On Wednesday nights right now at Good Shepherd, we are practicing listening to each other and telling "our story" because each of us represents one piece of God's larger story. We're trying to get comfortable with the everyday language of faith so that we might get up and get out into our neighborhoods to engage some of the relational "searchlight" ministry Carol has described. Come be a part of God's story in the world!

Sunday, January 13, 2008

dissertation finish line

I am excited to say that I have completed the full draft of my D.Min. project on worship and music. I have been working on the degree for 7 1/2 years, and writing the dissertation (technically, it's a "project") for 5 1/2 of those years, though significant portions of it began in studies and discussions 8 and 9 years ago at my previous church.

I still have to "defend" it before several professors and make any revisions they require, but the great weight has been lifted. Well, one interesting challenge remaining will be to condense the 320 pg. project into a 300-word abstract. I figure if I find one key word for each page I'll be close.

What is it about, you ask? Well thanks for asking!

It's about music and worship. =)

I'm going to write here instead about why I choose the topic of music and worship.

I have been musical all my life. I have played piano by ear since I was about 4. I took 14 years of classical piano and majored in music composition. I was a professional musician and songwriter for a while. I still have a small music studio that I use to help friends develop and record their musical ideas.

It has been clear to me for a long time that God made me to be creative and musical. And yet God also called me to serve and follow him as a child, and from my teenage years I began to sense a call to pastoral ministry. And I love being a pastor. I have been on this quest since I was a teenager to figure out how to integrate this pastoral calling and these musical gifts.

So I started studying and writing and playing and trying out the balance. And I found a doctoral program that allowed me to study the practical implications deeply, with the accountability to help me press through to completion.

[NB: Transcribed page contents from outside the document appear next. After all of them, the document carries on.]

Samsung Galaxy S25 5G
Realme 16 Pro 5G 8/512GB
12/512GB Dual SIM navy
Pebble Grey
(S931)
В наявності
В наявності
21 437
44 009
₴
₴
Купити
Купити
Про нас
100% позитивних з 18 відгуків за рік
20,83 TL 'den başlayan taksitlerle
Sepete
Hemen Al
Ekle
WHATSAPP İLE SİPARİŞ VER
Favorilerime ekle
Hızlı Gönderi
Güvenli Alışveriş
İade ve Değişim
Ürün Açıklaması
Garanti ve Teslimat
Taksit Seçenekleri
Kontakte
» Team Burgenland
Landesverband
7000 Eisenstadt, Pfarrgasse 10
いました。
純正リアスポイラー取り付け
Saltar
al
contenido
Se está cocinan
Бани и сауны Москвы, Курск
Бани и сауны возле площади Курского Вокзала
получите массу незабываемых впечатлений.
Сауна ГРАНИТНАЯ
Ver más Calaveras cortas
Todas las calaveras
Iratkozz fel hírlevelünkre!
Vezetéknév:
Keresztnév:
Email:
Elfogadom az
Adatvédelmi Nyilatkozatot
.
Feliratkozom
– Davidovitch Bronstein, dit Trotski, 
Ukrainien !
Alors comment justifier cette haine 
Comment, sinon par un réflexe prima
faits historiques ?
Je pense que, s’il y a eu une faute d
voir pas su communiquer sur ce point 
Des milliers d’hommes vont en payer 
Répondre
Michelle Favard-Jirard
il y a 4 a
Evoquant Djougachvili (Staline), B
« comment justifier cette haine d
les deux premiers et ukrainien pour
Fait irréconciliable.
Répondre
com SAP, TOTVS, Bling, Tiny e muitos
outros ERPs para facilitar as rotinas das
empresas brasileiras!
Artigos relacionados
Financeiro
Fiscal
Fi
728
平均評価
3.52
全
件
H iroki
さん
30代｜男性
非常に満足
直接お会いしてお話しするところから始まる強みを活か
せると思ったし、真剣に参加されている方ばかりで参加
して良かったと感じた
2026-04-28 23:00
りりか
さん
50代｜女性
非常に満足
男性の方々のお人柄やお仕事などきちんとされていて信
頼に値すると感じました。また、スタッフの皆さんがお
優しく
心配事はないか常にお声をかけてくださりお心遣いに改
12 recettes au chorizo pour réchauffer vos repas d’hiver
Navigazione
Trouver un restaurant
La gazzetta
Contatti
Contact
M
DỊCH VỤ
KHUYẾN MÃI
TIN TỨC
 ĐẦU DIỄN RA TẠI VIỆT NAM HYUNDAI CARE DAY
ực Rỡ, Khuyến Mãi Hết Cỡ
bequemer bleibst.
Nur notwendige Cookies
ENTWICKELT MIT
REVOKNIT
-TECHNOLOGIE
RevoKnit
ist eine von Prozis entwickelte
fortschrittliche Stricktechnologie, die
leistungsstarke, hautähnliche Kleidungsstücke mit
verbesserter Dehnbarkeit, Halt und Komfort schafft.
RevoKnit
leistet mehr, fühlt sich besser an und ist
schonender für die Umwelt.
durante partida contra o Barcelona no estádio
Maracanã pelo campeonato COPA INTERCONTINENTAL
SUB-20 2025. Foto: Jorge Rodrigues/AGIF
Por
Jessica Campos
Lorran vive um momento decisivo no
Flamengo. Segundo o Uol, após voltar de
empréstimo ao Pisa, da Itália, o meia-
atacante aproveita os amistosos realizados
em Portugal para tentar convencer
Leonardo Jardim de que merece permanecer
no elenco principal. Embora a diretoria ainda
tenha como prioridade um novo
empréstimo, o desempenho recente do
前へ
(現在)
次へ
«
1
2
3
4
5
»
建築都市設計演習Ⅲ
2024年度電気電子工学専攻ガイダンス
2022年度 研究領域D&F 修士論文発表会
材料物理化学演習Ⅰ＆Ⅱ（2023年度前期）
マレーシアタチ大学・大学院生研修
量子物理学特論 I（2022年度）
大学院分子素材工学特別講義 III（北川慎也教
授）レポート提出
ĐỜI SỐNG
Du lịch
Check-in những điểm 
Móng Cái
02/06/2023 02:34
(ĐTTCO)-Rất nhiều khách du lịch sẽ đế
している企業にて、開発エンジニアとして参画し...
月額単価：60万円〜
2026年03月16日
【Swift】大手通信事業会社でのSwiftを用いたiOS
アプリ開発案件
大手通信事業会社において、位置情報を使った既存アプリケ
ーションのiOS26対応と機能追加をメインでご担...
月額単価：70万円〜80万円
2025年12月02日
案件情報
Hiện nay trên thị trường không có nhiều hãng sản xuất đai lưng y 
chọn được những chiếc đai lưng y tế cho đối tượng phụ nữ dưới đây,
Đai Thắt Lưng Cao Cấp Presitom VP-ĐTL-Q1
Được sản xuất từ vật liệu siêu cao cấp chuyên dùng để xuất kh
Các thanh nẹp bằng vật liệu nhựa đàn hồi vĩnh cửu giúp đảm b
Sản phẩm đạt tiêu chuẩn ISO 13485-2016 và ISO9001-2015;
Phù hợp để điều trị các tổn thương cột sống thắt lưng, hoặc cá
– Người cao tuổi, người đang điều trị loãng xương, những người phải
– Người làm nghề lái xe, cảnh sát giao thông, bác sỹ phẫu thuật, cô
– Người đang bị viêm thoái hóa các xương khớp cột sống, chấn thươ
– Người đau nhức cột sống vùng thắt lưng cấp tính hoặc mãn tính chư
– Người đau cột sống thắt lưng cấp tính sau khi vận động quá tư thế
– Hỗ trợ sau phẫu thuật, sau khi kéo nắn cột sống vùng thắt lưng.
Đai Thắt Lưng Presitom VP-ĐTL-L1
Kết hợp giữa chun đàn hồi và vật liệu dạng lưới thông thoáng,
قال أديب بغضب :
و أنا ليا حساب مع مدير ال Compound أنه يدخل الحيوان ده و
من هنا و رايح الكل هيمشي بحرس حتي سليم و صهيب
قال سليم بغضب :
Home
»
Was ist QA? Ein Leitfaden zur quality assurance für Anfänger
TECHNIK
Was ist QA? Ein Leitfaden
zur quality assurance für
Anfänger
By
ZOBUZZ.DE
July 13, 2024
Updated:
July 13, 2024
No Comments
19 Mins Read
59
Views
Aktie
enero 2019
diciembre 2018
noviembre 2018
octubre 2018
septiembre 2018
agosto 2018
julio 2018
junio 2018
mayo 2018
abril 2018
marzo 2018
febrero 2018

The purpose of the dissertation is to try to establish the biblical purpose and function of music in worship. The topic addresses my own interest and need very profoundly, but I hope it will also be a resource to the church at large, for so many churches have been conflicted over music and worship.

I think I write from a unique vantage point. I am a pastor/preacher and a musician. I am classically trained (read music) and play/improvise by ear. I am right on the cusp between baby boomers and the so-called generation X, and feel like I have one foot planted in modernism and one in post-modernism. I understand both languages.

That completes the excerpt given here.